She’d done all her shopping with us kids in tow – an exhausting experience, especially since her German wasn’t fantastic – and had finally managed to find everything she wanted. Feeling happy, she came into the living room – where she found me telling my Dad exactly what she’d bought him, while he tried to make me stop talking. My mum immediately joined in his shushing efforts, and they succeeded with one item left unstated – a fancy new leather-bound address book.

The next day was Christmas Eve. My Dad was looking for his cousin’s phone number in his old, decrepit address book, and it fell apart in his hands. He announced that since he had the day off, he was going into town to buy a new address book so he could write the numbers of all the relatives we needed to call on Christmas Day into the new one.

“Don’t bother”, said my Mum with a sigh.

(He still has the address book she bought him that year, by the way. Germans know how to make long-lasting address books, apparently).
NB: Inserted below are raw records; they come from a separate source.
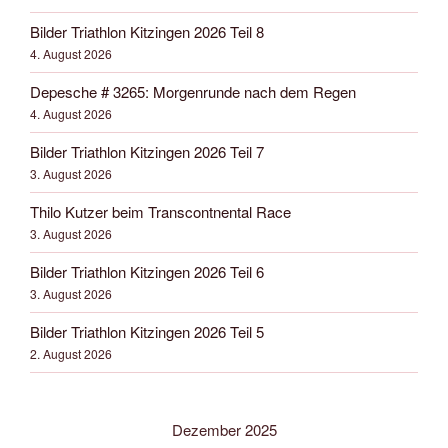
Bilder Triathlon Kitzingen 2026 Teil 8
4. August 2026
Depesche # 3265: Morgenrunde nach dem Regen
4. August 2026
Bilder Triathlon Kitzingen 2026 Teil 7
3. August 2026
Thilo Kutzer beim Transcontnental Race
3. August 2026
Bilder Triathlon Kitzingen 2026 Teil 6
3. August 2026
Bilder Triathlon Kitzingen 2026 Teil 5
2. August 2026
Dezember 2025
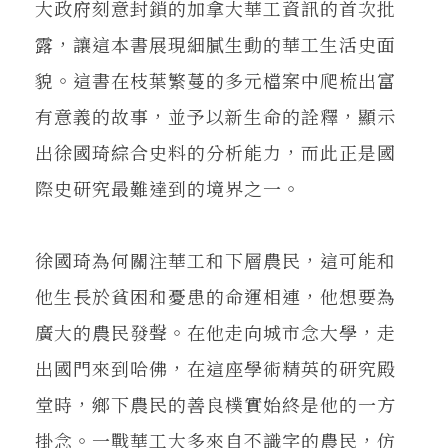
大政府刻意封鎖的加拿大華工資訊的首次批
露，讓這本書展現細膩生動的華工生活史面
貌。這書在枝葉繁蔓的多元檔案中爬梳出富
有意義的故事，並予以新生命的詮釋，顯示
出徐國琦綜合史料的分析能力，而此正是國
際史研究最難達到的境界之一。
徐國琦為何關注華工和下層農民，這可能和
他生長於貧困和憂患的命運相連，他想要為
廣大的農民發聲。在他走向城市念大學，走
出國門來到哈佛，在這座學術精英的研究殿
堂時，鄉下農民的善良樸實始終是他的一方
掛念。一戰華工大多來自不識字的農民，仿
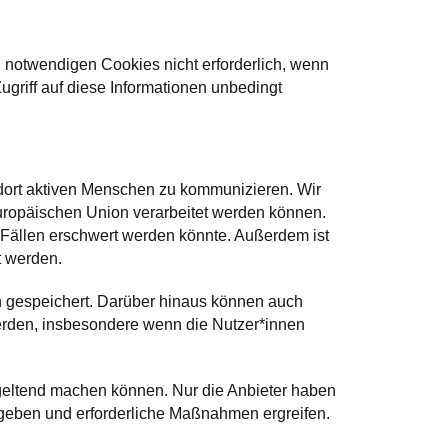
 notwendigen Cookies nicht erforderlich, wenn
ugriff auf diese Informationen unbedingt
 dort aktiven Menschen zu kommunizieren. Wir
uropäischen Union verarbeitet werden können.
 Fällen erschwert werden könnte. Außerdem ist
t werden.
 gespeichert. Darüber hinaus können auch
den, insbesondere wenn die Nutzer*innen
n geltend machen können. Nur die Anbieter haben
 geben und erforderliche Maßnahmen ergreifen.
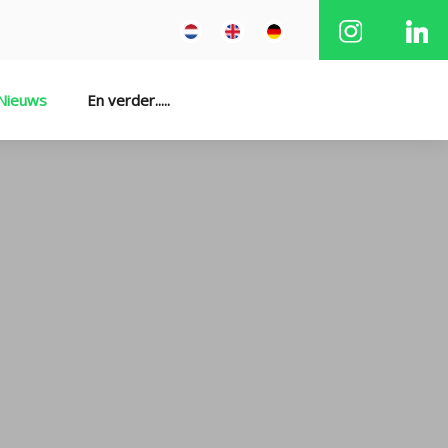
Nieuws
En verder.....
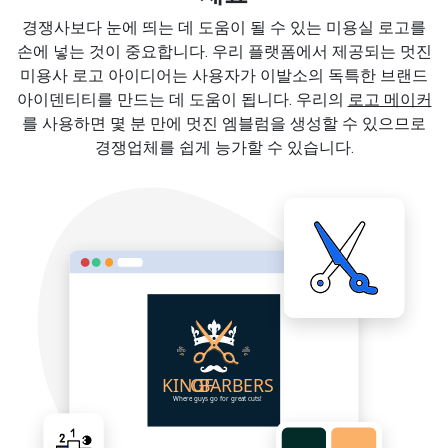
경쟁사보다 눈에 띄는 데 도움이 될 수 있는 미용실 로고를
손에 넣는 것이 중요합니다. 우리 플랫폼에서 제공되는 멋진
미용사 로고 아이디어는 사용자가 이발소의 독특한 브랜드
아이덴티티를 만드는 데 도움이 됩니다. 우리의
로고 메이커
를 사용하면 몇 분 만에 멋진 엠블럼을 생성할 수 있으므로
경쟁업체를 쉽게 능가할 수 있습니다.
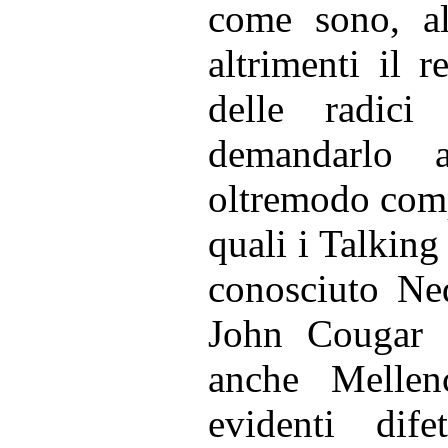
come sono, al
altrimenti il 
delle radici
demandarlo a 
oltremodo compi
quali i Talkin
conosciuto Ned
John Cougar 
anche Mellen
evidenti dife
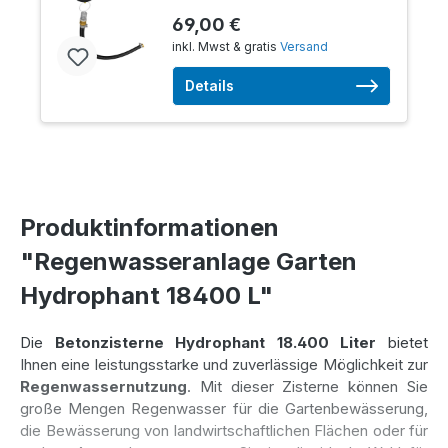
69,00 €
inkl. Mwst & gratis
Versand
Details
Produktinformationen
"Regenwasseranlage Garten
Hydrophant 18400 L"
Die
Betonzisterne Hydrophant 18.400 Liter
bietet
Ihnen eine leistungsstarke und zuverlässige Möglichkeit zur
Regenwassernutzung
. Mit dieser Zisterne können Sie
große Mengen Regenwasser für die Gartenbewässerung,
die Bewässerung von landwirtschaftlichen Flächen oder für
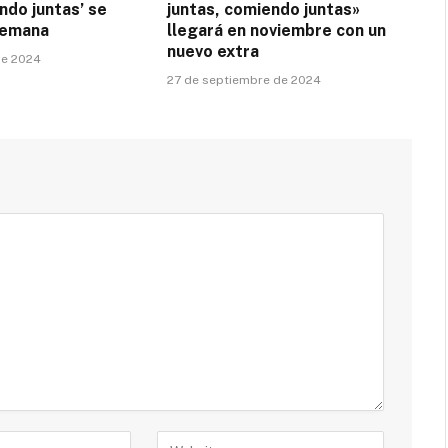
ndo juntas’ se
juntas, comiendo juntas»
semana
llegará en noviembre con un
nuevo extra
de 2024
27 de septiembre de 2024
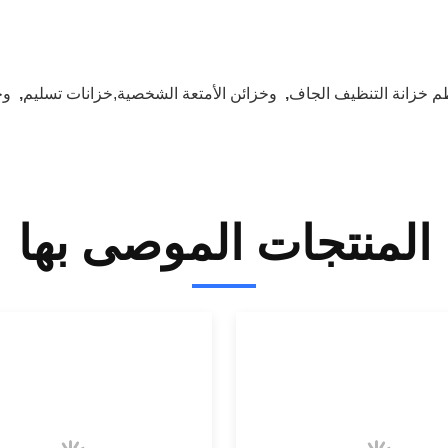
م خزانة التنظيف الجاف
,
وخزائن الأمتعة الشخصية,خزانات تسليم
,
وخ
المنتجات الموصى بها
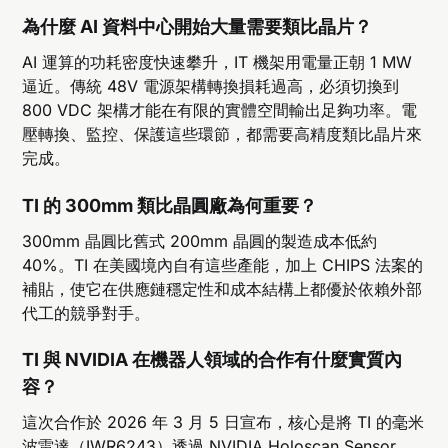
為什麼 AI 資料中心開始大量需要類比晶片？
AI 運算的功耗密度快速攀升，IT 機架用電量正朝 1 MW
逼近。傳統 48V 電源架構轉換損耗過高，必須切換到
800 VDC 架構才能在有限的實體空間輸出足夠功率。電
壓轉換、監控、保護這些環節，都需要高精度類比晶片來
完成。
TI 的 300mm 類比晶圓廠為何重要？
300mm 晶圓比舊式 200mm 晶圓的製造成本低約
40%。TI 在美國境內自有這些產能，加上 CHIPS 法案的
補貼，使它在供應鏈穩定性和成本結構上都優於依賴外部
代工的競爭對手。
TI 與 NVIDIA 在機器人領域的合作有什麼實質內
容？
這次合作於 2026 年 3 月 5 日宣布，核心是將 TI 的毫米
波雷達（IWR6243）透過 NVIDIA Holoscan Sensor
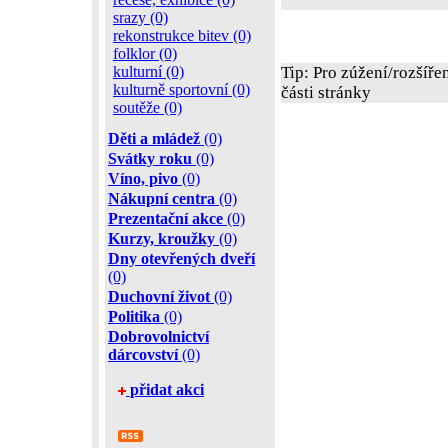
srazy (0)
rekonstrukce bitev (0)
folklor (0)
kulturní (0)
Tip: Pro zúžení/rozšíře
kulturně sportovní (0)
části stránky
soutěže (0)
Děti a mládež
(0)
Svátky roku
(0)
Víno, pivo
(0)
Nákupní centra
(0)
Prezentační akce
(0)
Kurzy, kroužky
(0)
Dny otevřených dveří
(0)
Duchovní život
(0)
Politika
(0)
Dobrovolnictví
dárcovství
(0)
přidat akci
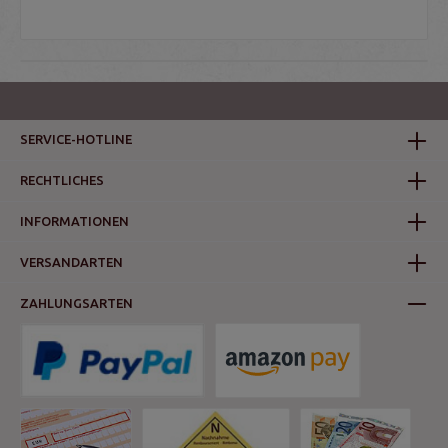
SERVICE-HOTLINE
RECHTLICHES
INFORMATIONEN
VERSANDARTEN
ZAHLUNGSARTEN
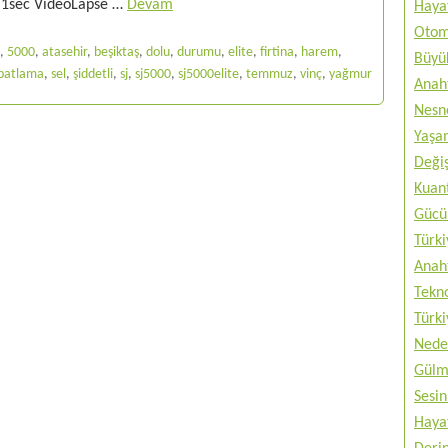
0 1sec VideoLapse …
Devam
Haya
Otom
,
5000
,
atasehir
,
beşiktaş
,
dolu
,
durumu
,
elite
,
firtina
,
harem
,
Büyük
patlama
,
sel
,
şiddetli
,
sj
,
sj5000
,
sj5000elite
,
temmuz
,
vinç
,
yağmur
Anah
Nesne
Yaşam
Değiş
Kuan
Gücü 
Türki
Anah
Tekno
Türki
Nede
Gülm
Sesin
Haya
Back to the Oatmeal cartoon

I found the panel depicting 30-somethings without kids particularly amusing. Mr E Man and I seem to alternate between genuine-surprise-present years and tell-me-what-you-want-and-I’ll-buy-it years, but we do always at least wrap the presents, and we also do stockings stuffed with surprise gifts.

This year has turned into a tell-me-what-you-want-and-I’ll-buy-it year. I’ve bought Mr E Man a SlingBox doohickey that you can hook up to your hard drive DVD recorder and access remotely, so you can set up and watch recordings from a laptop or cell phone (why does he want this? Well, we’re going to be in England during the NHL play-offs next year. So if you’re one of the people we’re planning to meet in May, please don’t be offended if he’s watching the Canucks* on his phone in the pub).

I asked for a bookcase. My books are currently stuffed into an overflowing dresser, leaving no room for the nice glasses we got as wedding presents and which are, in turn, taking up kitchen cupboard space we could really use for other things. It’s really hard to locate and extract specific books from this disaster zone, and besides, I love bookcases (they just weren’t a priority when we moved into our unfurnished house bringing only a coffee table and a TV stand with us from our tiny apartment).

I also wanted an iPhone 4, which was supposed to be my birthday present (my birthday is in February and no, I didn’t get anything else from him), but I knew better than to ask for one; we’d been to the Rogers and Apple stores approximately every second weekend since the phone launched in August, and they’d never had any. Mr E Man had also tried to get one every single day for a week when he was off work with his injured hand; no joy. I assumed there was no point even looking in December.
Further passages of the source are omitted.